Gambling Addiction

Gambling involves betting on the outcome of a random event with an expectation of winning something of value. It can be done in many ways, including slot machines, sports betting, lotteries, or casino games. While differences between these gambling activities should not be underestimated, clinical and neurobiological literature groups problem gamblers together based on consistent phenomenology, and many people engage in multiple forms of gambling.

For some people, gambling is harmless fun; for others it can become an unhealthy obsession. When this happens, it can strain family relationships and interfere with work performance. It can also lead to serious debt and even homelessness. Gambling can also affect a person’s mental health, causing feelings of helplessness or depression.

The good news is that gambling addiction can be treated. The most effective treatment is cognitive behavioural therapy (CBT). It helps a person to understand why they are gambling and what causes them to feel like this. CBT also teaches a variety of coping skills that can be used to overcome the urge to gamble.

A number of other treatments for gambling addiction include medications, such as antidepressants and mood stabilisers. These can be taken orally, and may be prescribed by a doctor. For some people, the best option is to seek out a specialist gambling clinic. These are often privately run, and offer a more intensive treatment approach than regular counselling.

In recent years, understanding of gambling and gambling problems has undergone a profound change.
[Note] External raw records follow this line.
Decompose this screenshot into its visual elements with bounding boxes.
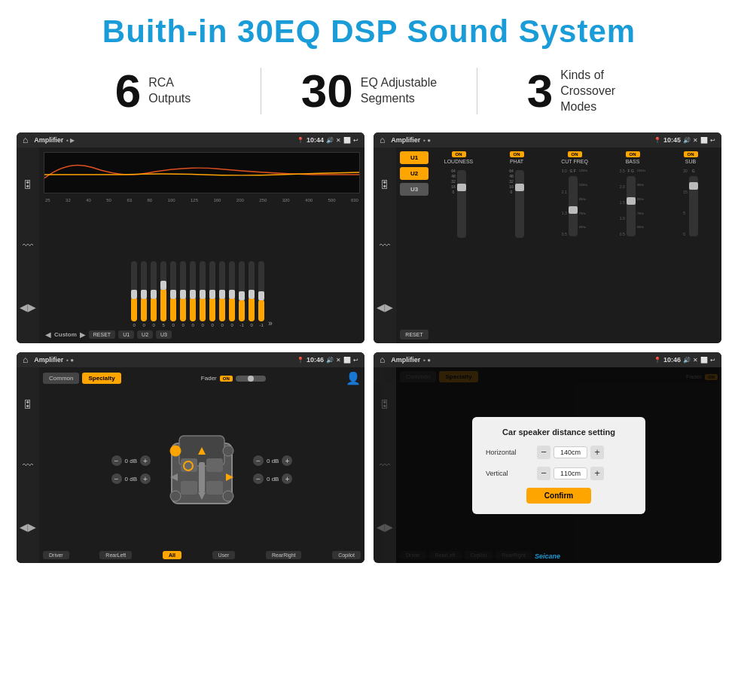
minus-btn-br[interactable]: −: [253, 473, 264, 484]
confirm-button[interactable]: Confirm: [526, 488, 591, 504]
location-icon-eq: 📍: [297, 137, 304, 144]
horizontal-label: Horizontal: [486, 449, 531, 456]
zone-rearleft[interactable]: RearLeft: [99, 551, 132, 559]
fader-on-badge[interactable]: ON: [220, 376, 233, 382]
car-svg-container: [157, 421, 247, 519]
balance-icon-3[interactable]: ◀▶: [20, 521, 36, 533]
zone-all[interactable]: All: [163, 551, 181, 559]
plus-btn-tr[interactable]: +: [282, 455, 292, 466]
on-btn-sub[interactable]: ON: [684, 151, 698, 157]
dialog-confirm-row: Confirm: [486, 488, 632, 504]
right-db-controls: − 0 dB + − 0 dB +: [253, 455, 292, 484]
eq-slider-11: 0: [229, 261, 235, 327]
eq-slider-1: 0: [131, 261, 137, 327]
ch-label-phat: PHAT: [510, 159, 523, 164]
back-icon-amp2[interactable]: ↩: [710, 137, 715, 144]
wave-icon-2[interactable]: 〰: [380, 239, 390, 251]
zone-user[interactable]: User: [212, 551, 236, 559]
home-icon-amp2[interactable]: ⌂: [380, 135, 385, 145]
plus-btn-br[interactable]: +: [282, 473, 292, 484]
speaker-icon-eq: 🔊: [326, 137, 334, 144]
screen-sidebar-amp2: 🎛 〰 ◀▶: [374, 148, 396, 343]
wave-icon[interactable]: 〰: [23, 239, 33, 251]
u1-btn-amp2[interactable]: U1: [400, 151, 428, 164]
screen-sidebar-amp3: 🎛 〰 ◀▶: [17, 367, 39, 563]
plus-btn-bl[interactable]: +: [140, 473, 151, 484]
eq-icon[interactable]: 🎛: [23, 178, 33, 190]
u3-btn-amp2[interactable]: U3: [400, 183, 428, 196]
zone-driver[interactable]: Driver: [43, 551, 69, 559]
back-icon-eq[interactable]: ↩: [353, 137, 358, 144]
reset-btn-amp2[interactable]: RESET: [400, 330, 428, 339]
slider-bass: [627, 176, 636, 236]
u3-btn-eq[interactable]: U3: [156, 330, 172, 339]
zone-copilot[interactable]: Copilot: [332, 551, 361, 559]
minus-btn-bl[interactable]: −: [111, 473, 122, 484]
close-icon-eq[interactable]: ✕: [336, 137, 341, 144]
on-btn-cutfreq[interactable]: ON: [568, 151, 582, 157]
ch-label-bass: BASS: [626, 159, 640, 164]
eq-slider-8: 0: [200, 261, 206, 327]
screen-content-amp3: 🎛 〰 ◀▶ Common Specialty Fader ON 👤: [17, 367, 364, 563]
tab-common[interactable]: Common: [43, 373, 79, 384]
on-btn-loudness[interactable]: ON: [452, 151, 466, 157]
home-icon-dialog[interactable]: ⌂: [380, 355, 385, 365]
back-icon-amp3[interactable]: ↩: [353, 357, 358, 364]
vertical-minus[interactable]: −: [537, 467, 550, 480]
u2-btn-amp2[interactable]: U2: [400, 167, 428, 180]
dialog-title: Car speaker distance setting: [486, 428, 632, 437]
balance-icon-2[interactable]: ◀▶: [377, 301, 393, 313]
back-icon-dialog[interactable]: ↩: [710, 357, 715, 364]
next-arrow[interactable]: ▶: [80, 330, 86, 339]
custom-label: Custom: [54, 331, 77, 338]
profile-icon[interactable]: 👤: [346, 371, 361, 385]
svg-point-14: [170, 491, 181, 501]
horizontal-minus[interactable]: −: [537, 446, 550, 459]
prev-arrow[interactable]: ◀: [45, 330, 51, 339]
u1-btn-eq[interactable]: U1: [118, 330, 134, 339]
vertical-plus[interactable]: +: [590, 467, 604, 480]
window-icon-eq[interactable]: ⬜: [343, 137, 351, 144]
window-icon-amp3[interactable]: ⬜: [343, 357, 351, 364]
fader-slider[interactable]: [236, 376, 266, 382]
stat-eq-number: 30: [301, 68, 353, 114]
window-icon-amp2[interactable]: ⬜: [700, 137, 708, 144]
close-icon-amp2[interactable]: ✕: [693, 137, 698, 144]
location-icon-amp3: 📍: [297, 357, 304, 364]
minus-btn-tl[interactable]: −: [111, 455, 122, 466]
balance-icon[interactable]: ◀▶: [20, 301, 36, 313]
close-icon-amp3[interactable]: ✕: [336, 357, 341, 364]
channel-sub: ON SUB 201550 G: [663, 151, 718, 339]
tab-specialty[interactable]: Specialty: [82, 373, 120, 384]
stat-rca: 6 RCAOutputs: [45, 68, 261, 114]
home-icon-amp3[interactable]: ⌂: [23, 355, 28, 365]
amp3-tabs-row: Common Specialty: [43, 373, 121, 384]
on-btn-phat[interactable]: ON: [510, 151, 524, 157]
slider-sub: [689, 176, 698, 236]
close-icon-dialog[interactable]: ✕: [693, 357, 698, 364]
svg-rect-5: [206, 481, 223, 495]
zone-rearright[interactable]: RearRight: [266, 551, 302, 559]
plus-btn-tl[interactable]: +: [140, 455, 151, 466]
eq-icon-3[interactable]: 🎛: [23, 398, 33, 410]
eq-icon-2[interactable]: 🎛: [380, 178, 390, 190]
home-icon-eq[interactable]: ⌂: [23, 135, 28, 145]
screen-amp3: ⌂ Amplifier ▪ ● 📍 10:46 🔊 ✕ ⬜ ↩ 🎛 〰 ◀▶: [17, 352, 364, 563]
horizontal-plus[interactable]: +: [590, 446, 604, 459]
location-icon-dialog: 📍: [654, 357, 661, 364]
eq-sliders-container: 0 0 0 5 0: [44, 205, 360, 327]
on-btn-bass[interactable]: ON: [626, 151, 640, 157]
svg-point-12: [170, 446, 181, 456]
screen-eq: ⌂ Amplifier ▪ ▶ 📍 10:44 🔊 ✕ ⬜ ↩ 🎛 〰 ◀▶: [17, 132, 364, 343]
wave-icon-3[interactable]: 〰: [23, 459, 33, 471]
eq-slider-9: 0: [209, 261, 215, 327]
db-val-bl: 0 dB: [125, 476, 137, 482]
eq-slider-12: -1: [239, 261, 245, 327]
window-icon-dialog[interactable]: ⬜: [700, 357, 708, 364]
vertical-value: 110cm: [554, 467, 587, 479]
minus-btn-tr[interactable]: −: [253, 455, 264, 466]
status-icons-dialog: 📍 10:46 🔊 ✕ ⬜ ↩: [654, 356, 715, 364]
main-title: Buith-in 30EQ DSP Sound System: [0, 14, 738, 50]
reset-btn-eq[interactable]: RESET: [89, 330, 115, 339]
u2-btn-eq[interactable]: U2: [137, 330, 153, 339]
This has been reflected in, or stimulated by, the evolution of clinical classification and description in various editions of the Diagnostic and Statistical Manual of Mental Disorders (DSM).
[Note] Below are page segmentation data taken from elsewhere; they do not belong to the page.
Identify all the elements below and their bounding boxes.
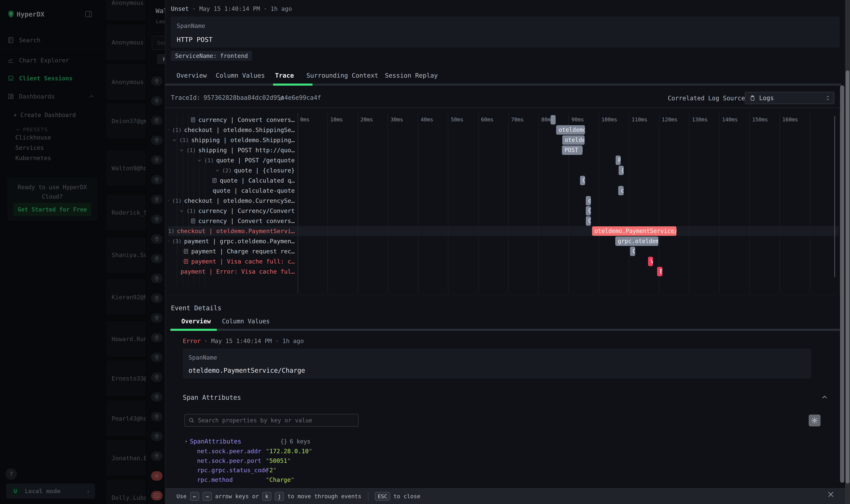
edit-trace-id-icon[interactable] xyxy=(278,94,285,101)
drawer-footer: Use ← → arrow keys or k j to move throug… xyxy=(165,488,850,504)
modal-dim-overlay xyxy=(0,0,165,504)
span-bar[interactable]: oteldem xyxy=(562,135,584,145)
trace-row-label[interactable]: (1)checkout | oteldemo.CurrencySe… xyxy=(168,196,297,206)
trace-row-label[interactable]: (1)checkout | oteldemo.ShippingSe… xyxy=(168,125,297,135)
span-bar[interactable]: c xyxy=(618,186,623,195)
row-label-text: quote | Calculated q… xyxy=(220,177,295,184)
row-span-count: (1) xyxy=(186,147,196,153)
span-bar[interactable]: POST h xyxy=(562,145,582,155)
span-bar[interactable]: V xyxy=(648,257,653,266)
tab-trace[interactable]: Trace xyxy=(275,72,294,79)
row-label-text: quote | calculate-quote xyxy=(213,187,295,194)
attribute-key[interactable]: net.sock.peer.addr xyxy=(197,448,261,455)
grid-line xyxy=(478,113,478,293)
row-chevron-icon[interactable] xyxy=(168,239,170,244)
trace-row-label[interactable]: currency | Convert convers… xyxy=(168,115,297,125)
grid-line xyxy=(388,113,388,293)
select-chevrons-icon xyxy=(825,95,830,101)
dot-separator: · xyxy=(192,5,196,12)
app-root: HyperDX Search Chart Explorer Client Ses… xyxy=(0,0,850,504)
span-bar[interactable]: grpc.oteldemo. xyxy=(615,236,658,246)
span-bar[interactable]: o xyxy=(586,196,591,205)
dot-separator: · xyxy=(275,338,279,344)
tab-column-values[interactable]: Column Values xyxy=(216,72,265,79)
drawer-scrollbar-thumb[interactable] xyxy=(840,85,844,483)
row-chevron-icon[interactable] xyxy=(179,148,184,152)
span-name-value: oteldemo.PaymentService/Charge xyxy=(188,367,305,374)
row-chevron-icon[interactable] xyxy=(179,209,184,213)
trace-row-label[interactable]: (1)shipping | oteldemo.Shipping… xyxy=(168,135,297,145)
attribute-value-text: 50051 xyxy=(269,457,287,464)
attribute-value-text: 172.28.0.10 xyxy=(269,448,308,455)
trace-row-label[interactable]: payment | Visa cache full: c… xyxy=(168,256,297,267)
page-scrollbar-thumb[interactable] xyxy=(846,70,849,483)
tab-event-column-values[interactable]: Column Values xyxy=(222,318,270,325)
trace-row-label[interactable]: (1)shipping | POST http://quo… xyxy=(168,145,297,155)
span-bar[interactable]: C xyxy=(586,216,591,226)
search-icon xyxy=(188,417,195,423)
grid-line xyxy=(448,113,448,293)
trace-row-label[interactable]: quote | calculate-quote xyxy=(168,185,297,196)
trace-row-label[interactable]: (1)quote | POST /getquote xyxy=(168,155,297,165)
grid-line xyxy=(780,113,780,293)
trace-row-label[interactable]: payment | Error: Visa cache ful… xyxy=(168,267,297,276)
trace-row-label[interactable]: (1)checkout | oteldemo.PaymentServi… xyxy=(168,226,297,236)
span-bar[interactable]: E xyxy=(657,267,662,276)
tab-overview[interactable]: Overview xyxy=(177,72,207,79)
span-bar[interactable]: C xyxy=(586,206,591,216)
span-bar[interactable]: P xyxy=(616,156,621,165)
tree-root-label: SpanAttributes xyxy=(190,438,241,445)
span-bar[interactable]: oteldemo. xyxy=(556,125,585,134)
attribute-key[interactable]: net.sock.peer.port xyxy=(197,457,261,464)
correlated-log-source-label: Correlated Log Source xyxy=(668,95,745,102)
row-label-text: shipping | oteldemo.Shipping… xyxy=(191,137,295,144)
gear-icon[interactable] xyxy=(809,415,820,426)
waterfall-scrollbar[interactable] xyxy=(834,116,835,277)
close-icon[interactable] xyxy=(827,490,835,499)
log-event-icon xyxy=(212,178,217,183)
attribute-key[interactable]: rpc.grpc.status_code xyxy=(197,467,268,474)
trace-row-label[interactable]: quote | Calculated q… xyxy=(168,176,297,185)
row-chevron-icon[interactable] xyxy=(197,158,202,163)
tab-event-overview[interactable]: Overview xyxy=(181,318,211,325)
attribute-value-text: 2 xyxy=(269,467,273,474)
trace-row-label[interactable]: currency | Convert convers… xyxy=(168,216,297,226)
service-name-badge[interactable]: ServiceName: frontend xyxy=(171,51,252,61)
tab-session-replay[interactable]: Session Replay xyxy=(385,72,438,79)
divider xyxy=(165,108,850,108)
timeline-tick-label: 40ms xyxy=(421,116,433,123)
footer-use: Use xyxy=(177,493,186,500)
span-bar[interactable]: C xyxy=(630,247,635,256)
collapse-section-icon[interactable] xyxy=(821,394,828,401)
timeline-tick-label: 60ms xyxy=(481,116,493,123)
event-error-line: Error · May 15 1:40:14 PM · 1h ago xyxy=(183,338,304,344)
attribute-key[interactable]: rpc.method xyxy=(197,476,233,483)
span-bar[interactable]: oteldemo.PaymentService/Char xyxy=(592,227,676,236)
log-source-select[interactable]: Logs xyxy=(745,92,834,104)
tab-surrounding-context[interactable]: Surrounding Context xyxy=(306,72,378,79)
attributes-search-input[interactable]: Search properties by key or value xyxy=(184,414,359,427)
trace-row-label[interactable]: (1)currency | Currency/Convert xyxy=(168,206,297,216)
log-event-icon xyxy=(183,259,189,264)
span-bar[interactable]: C xyxy=(580,176,585,185)
row-chevron-icon[interactable] xyxy=(168,127,170,132)
trace-row-label[interactable]: (2)quote | {closure} xyxy=(168,165,297,176)
grid-line xyxy=(599,113,599,293)
row-chevron-icon[interactable] xyxy=(168,198,170,203)
row-label-text: checkout | oteldemo.CurrencySe… xyxy=(184,197,295,204)
row-chevron-icon[interactable] xyxy=(172,138,177,143)
row-label-text: payment | Charge request rec… xyxy=(191,248,295,255)
timeline-tick-label: 130ms xyxy=(692,116,707,123)
log-event-icon xyxy=(190,218,196,224)
attributes-tree-root[interactable]: ▾ SpanAttributes {} 6 keys xyxy=(185,437,310,445)
span-bar[interactable]: { xyxy=(619,166,623,175)
status-value: Unset xyxy=(171,5,189,12)
grid-line xyxy=(659,113,659,293)
key-arrow-left: ← xyxy=(190,492,199,501)
trace-row-label[interactable]: (3)payment | grpc.oteldemo.Paymen… xyxy=(168,236,297,246)
span-attributes-heading: Span Attributes xyxy=(183,394,241,401)
trace-row-label[interactable]: payment | Charge request rec… xyxy=(168,246,297,256)
row-chevron-icon[interactable] xyxy=(215,168,220,173)
attribute-value-text: Charge xyxy=(269,476,291,483)
timeline-tick-label: 90ms xyxy=(571,116,584,123)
There are many warning signs that suggest that a person is suffering from compulsive gambling. These include: – The gambler has lost significant amounts of money, or is on the verge of losing them; – They experience negative consequences in their lives as a result of their gambling activities, such as: – Relationship issues; -Difficulties at work; -Financial difficulties; -Loss of personal property; -Chasing losses (returning to try and recoup their losses); -Lying to family members or therapists to conceal their involvement with gambling; -Using illegal means, such as forgery, fraud, theft, embezzlement, or robbery, to finance their gambling; or -Jeopardizing or risking their current employment, education, career or business opportunity;

If you have a loved one who suffers from gambling addiction, it is important not to judge them. Instead, reach out for support from a friend or family member, and consider talking to a professional to discuss local referral resources. It is also helpful to set boundaries in managing family finances, and review bank and credit card statements regularly. It can also be helpful to remember that people don’t just ‘get addicted’ – they can develop gambling problems for many reasons, such as coping with stress and anxiety. They might also gamble for a sense of achievement, to forget their worries, or to escape from their daily life.